Haverhill District Court Readies for $8 Million Renovation

An $8 million renovation of the nearly 50-year-old Haverhill District Court is expected to get underway soon

The project involves improving handicapped accessibility, installing an elevator, replacing windows and roof, replacing heating and air conditioning systems, better sealing the building from the outdoor environment and addressing “deferred maintenance,” according to state documents. Meanwhile, plans to move the court’s civil case business to the second floor of Haverhill City Hall, “around December,” will also bring court security measures outside Theodore A. Pelosi Jr. Council Chambers, according to David S. Van Dam, chief of staff to Mayor James J. Fiorentini. He told WHAV the move will not affect normal city hall business flow.

“Security measures will move to outside the council chambers, but it won’t affect anyone doing business at city hall,” Van Dam said. He added the future presence of screening equipment and court officers within or outside council chambers will be “specific to court business.” Night meetings at the chambers, including city council and school committee meetings, will not be impacted.

The temporary court facility, including judge’s chambers, is expected to stay at city hall for about 12 months, Van Dam said.  Meanwhile, proceedings for criminal cases within the Haverhill district will move to Newburyport District Court during the renovation project.

Civil matters handled by the court include non-criminal traffic violation hearings, usually held before a clerk-magistrate.

Elkus Manfredi Architects of Boston undertook the original study of the court building’s needs.

Pre-urban renewal Haverhill District Court. (Photograph courtesy of David J. Connolly.)

Pre-urban renewal Haverhill District Court. (Photograph courtesy of David J. Connolly.)
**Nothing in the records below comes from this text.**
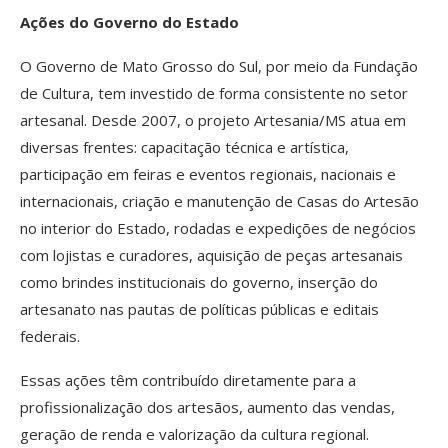
Ações do Governo do Estado
O Governo de Mato Grosso do Sul, por meio da Fundação
de Cultura, tem investido de forma consistente no setor
artesanal. Desde 2007, o projeto Artesania/MS atua em
diversas frentes: capacitação técnica e artística,
participação em feiras e eventos regionais, nacionais e
internacionais, criação e manutenção de Casas do Artesão
no interior do Estado, rodadas e expedições de negócios
com lojistas e curadores, aquisição de peças artesanais
como brindes institucionais do governo, inserção do
artesanato nas pautas de políticas públicas e editais
federais.
Essas ações têm contribuído diretamente para a
profissionalização dos artesãos, aumento das vendas,
geração de renda e valorização da cultura regional.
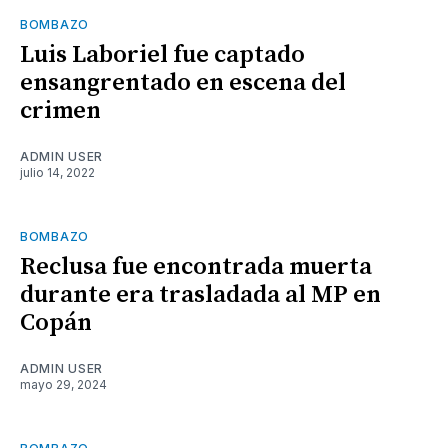
BOMBAZO
Luis Laboriel fue captado
ensangrentado en escena del
crimen
ADMIN USER
julio 14, 2022
BOMBAZO
Reclusa fue encontrada muerta
durante era trasladada al MP en
Copán
ADMIN USER
mayo 29, 2024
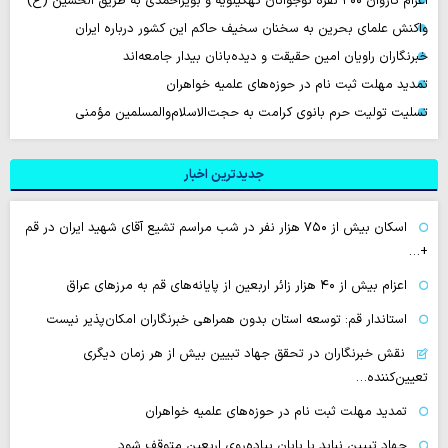
اعزام کاروان ۲۰۰ نفره نوجوانان کهگیلویه و بویراحمدی به طریق الحسین (ع)
واکنش علمای بحرین به سخنان سخیف حاکم این کشور درباره ایران
خبرنگاران راویان امین حقیقت و دیده‌بانان بیدار جامعه‌اند
تمدید مهلت ثبت نام در حوزه‌های علمیه خواهران
تسلیت تولیت حرم بانوی کرامت به حجت‌الاسلام‌والمسلمین مؤمنی
جدیدترین اخبار
اسکان بیش از ۷۵۰ هزار نفر در شب مراسم تشیع آقای شهید ایران در قم
+…
اعزام بیش از ۴۰ هزار زائر اربعین از پایانه‌های قم به مرزهای عراق
استاندار قم: توسعه استان بدون همراهی خبرنگاران امکان‌پذیر نیست
نقش خبرنگاران در تحقق جهاد تبیین بیش از هر زمان دیگری
تعیین‌کننده…
تمدید مهلت ثبت نام در حوزه‌های علمیه خواهران
جهاد تبیین نباید با پایان پیاده‌روی اربعین متوقف شود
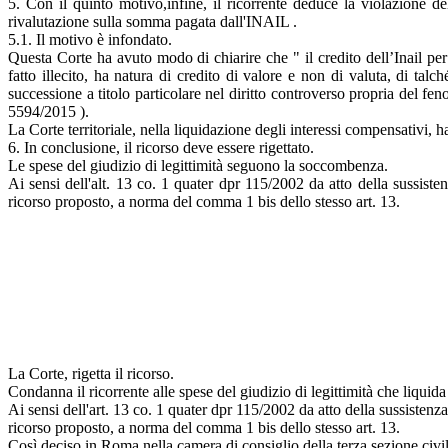
5. Con il quinto motivo,infine, il ricorrente deduce la violazione de
rivalutazione sulla somma pagata dall'INAIL .
5.1. Il motivo è infondato.
Questa Corte ha avuto modo di chiarire che " il credito dell’Inail per 
fatto illecito, ha natura di credito di valore e non di valuta, di ta
successione a titolo particolare nel diritto controverso propria del 
5594/2015 ).
La Corte territoriale, nella liquidazione degli interessi compensativi, ha
6. In conclusione, il ricorso deve essere rigettato.
Le spese del giudizio di legittimità seguono la soccombenza.
Ai sensi dell'alt. 13 co. 1 quater dpr 115/2002 da atto della sussisten
ricorso proposto, a norma del comma 1 bis dello stesso art. 13.
La Corte, rigetta il ricorso.
Condanna il ricorrente alle spese del giudizio di legittimità che liquid
Ai sensi dell'art. 13 co. 1 quater dpr 115/2002 da atto della sussistenza
ricorso proposto, a norma del comma 1 bis dello stesso art. 13.
Così deciso in Roma nella camera di consiglio della terza sezione civi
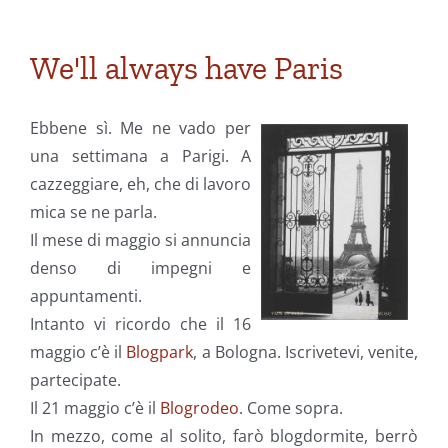
We'll always have Paris
Ebbene sì. Me ne vado per
una settimana a Parigi. A
cazzeggiare, eh, che di lavoro
mica se ne parla.
Il mese di maggio si annuncia
denso di impegni e
appuntamenti.
Intanto vi ricordo che il 16
maggio c’è il
Blogpark
, a Bologna. Iscrivetevi, venite,
partecipate.
Il 21 maggio c’è il
Blogrodeo
. Come sopra.
In mezzo, come al solito, farò blogdormite, berrò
The court was constructed in 1969 as part of the Pentucket Urban Renewal Project’s “Civic Center Amendment.” When the original courthouse was condemned by the Haverhill Housing Authority, plans introduced in 1963 called for its replacement to be built behind what is now Haverhill City Hall. However, Essex County and the Trustees of the Haverhill Public Library asked the urban renewal zone be expanded to cover the area between what is now Ginty Boulevard and Summer Street. The federal government approved the expansion of the demolition zone in 1965, sealing the fate of the original Haverhill Public Library further back on Summer Street.